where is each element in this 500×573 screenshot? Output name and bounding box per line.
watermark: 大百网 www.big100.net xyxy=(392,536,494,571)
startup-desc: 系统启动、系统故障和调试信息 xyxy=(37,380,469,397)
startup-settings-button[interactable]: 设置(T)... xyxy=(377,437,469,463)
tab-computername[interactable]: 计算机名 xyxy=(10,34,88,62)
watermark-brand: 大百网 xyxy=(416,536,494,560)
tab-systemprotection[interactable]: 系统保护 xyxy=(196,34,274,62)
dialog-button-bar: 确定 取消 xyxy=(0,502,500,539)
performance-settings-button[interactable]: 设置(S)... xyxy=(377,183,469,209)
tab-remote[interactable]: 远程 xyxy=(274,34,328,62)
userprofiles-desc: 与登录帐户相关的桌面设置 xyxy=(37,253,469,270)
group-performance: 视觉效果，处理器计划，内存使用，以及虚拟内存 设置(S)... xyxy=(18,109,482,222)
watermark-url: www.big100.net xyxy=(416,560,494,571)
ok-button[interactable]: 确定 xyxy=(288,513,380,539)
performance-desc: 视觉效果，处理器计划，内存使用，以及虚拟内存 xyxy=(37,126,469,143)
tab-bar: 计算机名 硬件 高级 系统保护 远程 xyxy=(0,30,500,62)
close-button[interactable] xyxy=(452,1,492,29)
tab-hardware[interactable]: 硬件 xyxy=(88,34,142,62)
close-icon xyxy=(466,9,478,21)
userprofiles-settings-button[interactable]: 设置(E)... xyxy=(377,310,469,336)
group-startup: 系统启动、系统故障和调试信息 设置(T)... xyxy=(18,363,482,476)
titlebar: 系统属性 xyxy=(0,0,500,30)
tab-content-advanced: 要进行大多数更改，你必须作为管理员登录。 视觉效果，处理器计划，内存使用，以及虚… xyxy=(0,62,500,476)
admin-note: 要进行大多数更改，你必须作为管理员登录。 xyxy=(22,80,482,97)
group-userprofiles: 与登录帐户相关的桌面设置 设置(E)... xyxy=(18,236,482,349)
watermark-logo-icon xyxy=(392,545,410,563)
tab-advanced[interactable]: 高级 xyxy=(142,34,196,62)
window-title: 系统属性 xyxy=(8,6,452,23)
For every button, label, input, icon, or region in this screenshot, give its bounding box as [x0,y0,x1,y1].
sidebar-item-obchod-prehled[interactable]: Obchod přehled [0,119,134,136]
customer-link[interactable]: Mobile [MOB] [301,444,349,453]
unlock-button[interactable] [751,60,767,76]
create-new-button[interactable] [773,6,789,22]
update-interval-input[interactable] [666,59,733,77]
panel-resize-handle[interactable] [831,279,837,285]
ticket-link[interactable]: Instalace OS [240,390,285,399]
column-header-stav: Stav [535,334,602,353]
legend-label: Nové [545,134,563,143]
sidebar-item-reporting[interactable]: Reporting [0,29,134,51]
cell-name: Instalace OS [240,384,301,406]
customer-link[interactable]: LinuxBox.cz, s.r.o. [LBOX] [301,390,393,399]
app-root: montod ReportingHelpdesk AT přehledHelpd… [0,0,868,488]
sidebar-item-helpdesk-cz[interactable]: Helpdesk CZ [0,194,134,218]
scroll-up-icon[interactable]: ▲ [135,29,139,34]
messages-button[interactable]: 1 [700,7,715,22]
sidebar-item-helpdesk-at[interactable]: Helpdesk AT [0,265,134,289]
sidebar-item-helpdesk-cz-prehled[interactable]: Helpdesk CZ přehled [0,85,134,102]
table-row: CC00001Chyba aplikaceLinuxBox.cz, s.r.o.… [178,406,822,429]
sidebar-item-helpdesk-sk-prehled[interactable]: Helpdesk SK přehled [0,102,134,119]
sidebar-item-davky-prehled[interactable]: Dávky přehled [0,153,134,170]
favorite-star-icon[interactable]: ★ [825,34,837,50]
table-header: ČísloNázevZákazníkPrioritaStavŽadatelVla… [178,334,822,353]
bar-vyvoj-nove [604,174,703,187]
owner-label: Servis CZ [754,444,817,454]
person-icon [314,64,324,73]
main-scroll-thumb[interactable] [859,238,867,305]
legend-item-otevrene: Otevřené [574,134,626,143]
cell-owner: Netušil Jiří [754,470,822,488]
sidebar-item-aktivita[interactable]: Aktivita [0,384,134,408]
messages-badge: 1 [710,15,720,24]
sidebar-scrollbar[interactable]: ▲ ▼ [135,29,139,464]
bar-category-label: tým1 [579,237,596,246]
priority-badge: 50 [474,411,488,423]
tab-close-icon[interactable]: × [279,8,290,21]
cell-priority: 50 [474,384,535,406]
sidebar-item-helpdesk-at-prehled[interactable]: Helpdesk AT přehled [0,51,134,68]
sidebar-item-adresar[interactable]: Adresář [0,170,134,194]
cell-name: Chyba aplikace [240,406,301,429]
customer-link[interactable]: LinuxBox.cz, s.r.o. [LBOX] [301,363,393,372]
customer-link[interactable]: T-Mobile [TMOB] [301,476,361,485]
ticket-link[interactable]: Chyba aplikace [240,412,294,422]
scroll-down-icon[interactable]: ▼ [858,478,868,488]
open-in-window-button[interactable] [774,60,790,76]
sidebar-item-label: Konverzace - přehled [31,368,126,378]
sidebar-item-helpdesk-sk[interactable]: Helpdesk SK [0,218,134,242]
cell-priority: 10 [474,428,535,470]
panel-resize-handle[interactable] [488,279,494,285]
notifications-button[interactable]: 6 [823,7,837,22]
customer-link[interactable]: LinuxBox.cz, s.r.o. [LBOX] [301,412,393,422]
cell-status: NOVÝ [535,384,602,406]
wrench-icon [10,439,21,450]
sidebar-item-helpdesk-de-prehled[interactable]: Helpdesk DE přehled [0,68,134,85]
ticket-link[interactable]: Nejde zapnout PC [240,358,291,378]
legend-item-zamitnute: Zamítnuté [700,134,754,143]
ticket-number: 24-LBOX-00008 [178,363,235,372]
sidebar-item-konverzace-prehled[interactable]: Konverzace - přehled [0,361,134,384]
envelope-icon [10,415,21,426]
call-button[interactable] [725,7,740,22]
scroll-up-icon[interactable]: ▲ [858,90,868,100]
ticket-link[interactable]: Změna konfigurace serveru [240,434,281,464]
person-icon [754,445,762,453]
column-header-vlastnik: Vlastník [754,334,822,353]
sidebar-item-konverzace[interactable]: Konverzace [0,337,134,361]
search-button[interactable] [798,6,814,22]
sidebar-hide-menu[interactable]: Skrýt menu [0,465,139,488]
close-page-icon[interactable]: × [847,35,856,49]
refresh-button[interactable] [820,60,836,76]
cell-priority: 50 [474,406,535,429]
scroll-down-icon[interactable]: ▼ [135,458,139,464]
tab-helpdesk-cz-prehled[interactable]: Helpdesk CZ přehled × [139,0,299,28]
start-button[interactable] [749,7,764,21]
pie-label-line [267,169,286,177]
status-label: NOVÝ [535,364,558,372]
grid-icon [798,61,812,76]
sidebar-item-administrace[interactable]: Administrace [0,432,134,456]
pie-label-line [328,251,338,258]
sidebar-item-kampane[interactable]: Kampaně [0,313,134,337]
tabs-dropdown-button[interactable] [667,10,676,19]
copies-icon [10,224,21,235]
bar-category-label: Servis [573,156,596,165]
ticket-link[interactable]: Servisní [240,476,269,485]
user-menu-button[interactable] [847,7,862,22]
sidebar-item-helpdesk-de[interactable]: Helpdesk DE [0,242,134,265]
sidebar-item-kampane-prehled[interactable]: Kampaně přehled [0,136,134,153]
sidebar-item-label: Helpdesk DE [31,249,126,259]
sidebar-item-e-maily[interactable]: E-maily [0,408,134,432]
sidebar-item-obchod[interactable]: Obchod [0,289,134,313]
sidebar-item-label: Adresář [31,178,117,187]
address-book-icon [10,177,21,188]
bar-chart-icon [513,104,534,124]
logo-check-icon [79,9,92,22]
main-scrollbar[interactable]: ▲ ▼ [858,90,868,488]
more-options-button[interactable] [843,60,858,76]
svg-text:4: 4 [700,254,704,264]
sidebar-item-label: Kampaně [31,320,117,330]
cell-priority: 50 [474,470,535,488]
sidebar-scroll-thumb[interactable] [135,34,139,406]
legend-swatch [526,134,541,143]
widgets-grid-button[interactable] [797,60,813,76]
================================
# Requirement
Lines above containing "cell": how many? Reply with the number only.

# Solution below
8